With no explanation of the basis of its statement, the Association informed the trial court that "Lingenbrink relies solely on the . . . Power of Attorney to support his contention that he is the [t]rustee of the [Trust]." The Association then argued that the resignation language and agency language in the Power of Attorney do not suggest, let alone establish, that Lingenbrink is the trustee of the Trust. The Association makes the same argument on appeal. Regardless of the accuracy of the Association's analysis of the legal effect of the Power of Attorney (on which we express no opinion) and regardless of whether Lingenbrink relies on the Power of Attorney as evidence that he is the trustee of the Trust (see fns. 7 & 12, ante), the issue before the trial court in the Motion was not whether Lingenbrink could establish that he is the trustee of the Trust. The issue is whether the Association could prove that Lingenbrink is not the trustee of the Trust.

As we explained at footnote 7, ante, the record on appeal contains no evidence that, in the View Action, Lingenbrink relied on the Power of Attorney as proof that he is the trustee of the Trust; the Association's statements to the contrary in the trial court and again on appeal are merely arguments in briefs. From the evidence in the record, we know only that, in the View Action: The Association informally requested to "see some documentation" that Lingenbrink is in fact the trustee of the Trust before the Association would agree either to stipulate to substitute Lingenbrink as the appropriate plaintiff or to mediate the dispute; in response, Lingenbrink forwarded to the Association "the document" — an unidentified document — appointing him as trustee of the Trust. The Association has not provided evidence either that the document Lingenbrink provided was the Power of Attorney or that Lingenbrink contended that the Power of Attorney constituted proof that he is the trustee of the Trust. Even if we were to assume that the Association had submitted such evidence, however, the substantive analysis in the text, post, remains the same: The burden was not on Lingenbrink to establish that he is the trustee; rather, the burden was on the Association to establish that Lingenbrink is not the trustee.

To obtain the set-aside, the Association was also required to prove that the judgment against someone who is not the trustee of the Trust is void. As we explain in part II.B., post, however, even if the Association had established that Lingenbrink were not the trustee of the Trust, the judgment would not have been void.

The record does not contain substantial evidence to support the trial court's finding that Lingenbrink is not the trustee of the Trust.
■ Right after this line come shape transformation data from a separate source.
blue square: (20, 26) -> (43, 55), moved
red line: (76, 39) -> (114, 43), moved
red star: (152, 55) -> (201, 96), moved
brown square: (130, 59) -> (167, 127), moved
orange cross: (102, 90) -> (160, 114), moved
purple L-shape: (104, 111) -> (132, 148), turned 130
We review for substantial evidence any factual findings on which the court relied in reaching its conclusion that the judgment is void. (Falahati v. Kondo (2005) 127 Cal.App.4th 823, 828.) The only evidence cited by the trial court in support of its finding is the Power of Attorney. However, as just explained, the Power of Attorney does not prove that Lingenbrink is not the trustee; thus, the record does not contain substantial evidence to support a finding that Lingenbrink is not the trustee of the Trust.
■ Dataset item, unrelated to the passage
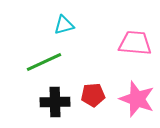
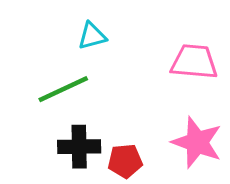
red pentagon: (93, 95) -> (125, 161), moved

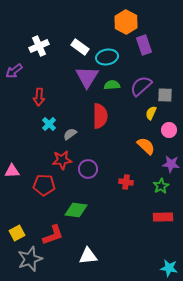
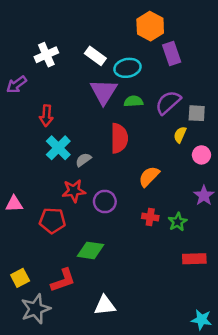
cyan cross: (49, 124) -> (58, 148), size x1.5
orange semicircle: (146, 146) -> (149, 176), moved, turned -90
purple star: (171, 164) -> (204, 196), turned 30
green star: (161, 186) -> (178, 222), moved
Further, the Association's judicial admissions in both the present case and the View Action required the trial court to deny the Motion. First, in the complaint in this action, the Association affirmatively alleged that Lingenbrink is the trustee of the Trust that owned the Property. In addition, in summary judgment proceedings in both the present case and the View Action, the Association affirmatively asserted as an undisputed fact that Lingenbrink is the trustee of the Trust. Each of these three statements by the Association is a "judicial admission" in a pleading — which is "conclusive against the pleader and precludes the consideration of contrary evidence." (Thurman v. Bayshore Transit Management, Inc. (2012) 203 Cal.App.4th 1112, 1158 (Thurman); accord, Bucur v. Ahmad (2016) 244 Cal.App.4th 175, 187 [" 'allegations in the complaint are binding on the plaintiff' "].) Judicial admissions " 'may not [be] ignore[d]' " by the trial court in later proceedings (Bucur, at p. 187), and the court may not receive contrary evidence unless the party who judicially admitted the fact(s) at issue is permitted to amend its earlier pleading(s) (Valerio v. Andrew Youngquist Construction (2002) 103 Cal.App.4th 1264, 1272 (Valerio)) — which the Association did not attempt here. Given that the Association judicially admitted these facts, the Association's arguments based on Lingenbrink's alleged failure to have provided documentation to prove that he is the trustee of the Trust are irrelevant, if not disingenuous.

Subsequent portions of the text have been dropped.